▶ [What you have to do]:
Copy every entry word for word, but skip the pictures.

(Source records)
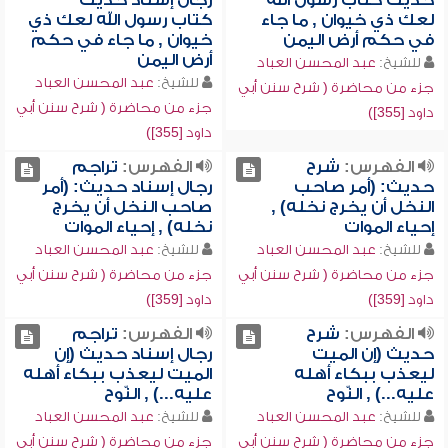
حديث كتاب رسول الله
رجال إسناد حديث
لعك ذي خيوان , ما جاء
كتاب رسول الله لعك ذي
في حكم أرض اليمن
خيوان , ما جاء في حكم
أرض اليمن
للشيخ:
عبد المحسن العباد
للشيخ:
عبد المحسن العباد
جزء من محاضرة ( شرح سنن أبي
جزء من محاضرة ( شرح سنن أبي
داود [355])
داود [355])
الفهرس:
شرح
الفهرس:
تراجم
حديث: (أمر صاحب
رجال إسناد حديث: (أمر
النخل أن يخرج نخله) ,
صاحب النخل أن يخرج
إحياء الموات
نخله) , إحياء الموات
للشيخ:
عبد المحسن العباد
للشيخ:
عبد المحسن العباد
جزء من محاضرة ( شرح سنن أبي
جزء من محاضرة ( شرح سنن أبي
داود [359])
داود [359])
الفهرس:
شرح
الفهرس:
تراجم
حديث (إن الميت
رجال إسناد حديث (إن
ليعذب ببكاء أهله
الميت ليعذب ببكاء أهله
عليه...) , النّوح
عليه...) , النّوح
للشيخ:
عبد المحسن العباد
للشيخ:
عبد المحسن العباد
جزء من محاضرة ( شرح سنن أبي
جزء من محاضرة ( شرح سنن أبي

▶ [Solution for this exercise]:
حديث كتاب رسول الله
رجال إسناد حديث
لعك ذي خيوان , ما جاء
كتاب رسول الله لعك ذي
في حكم أرض اليمن
خيوان , ما جاء في حكم
أرض اليمن
للشيخ:
عبد المحسن العباد
للشيخ:
عبد المحسن العباد
جزء من محاضرة ( شرح سنن أبي
جزء من محاضرة ( شرح سنن أبي
داود [355])
داود [355])
الفهرس:
شرح
الفهرس:
تراجم
حديث: (أمر صاحب
رجال إسناد حديث: (أمر
النخل أن يخرج نخله) ,
صاحب النخل أن يخرج
إحياء الموات
نخله) , إحياء الموات
للشيخ:
عبد المحسن العباد
للشيخ:
عبد المحسن العباد
جزء من محاضرة ( شرح سنن أبي
جزء من محاضرة ( شرح سنن أبي
داود [359])
داود [359])
الفهرس:
شرح
الفهرس:
تراجم
حديث (إن الميت
رجال إسناد حديث (إن
ليعذب ببكاء أهله
الميت ليعذب ببكاء أهله
عليه...) , النّوح
عليه...) , النّوح
للشيخ:
عبد المحسن العباد
للشيخ:
عبد المحسن العباد
جزء من محاضرة ( شرح سنن أبي
جزء من محاضرة ( شرح سنن أبي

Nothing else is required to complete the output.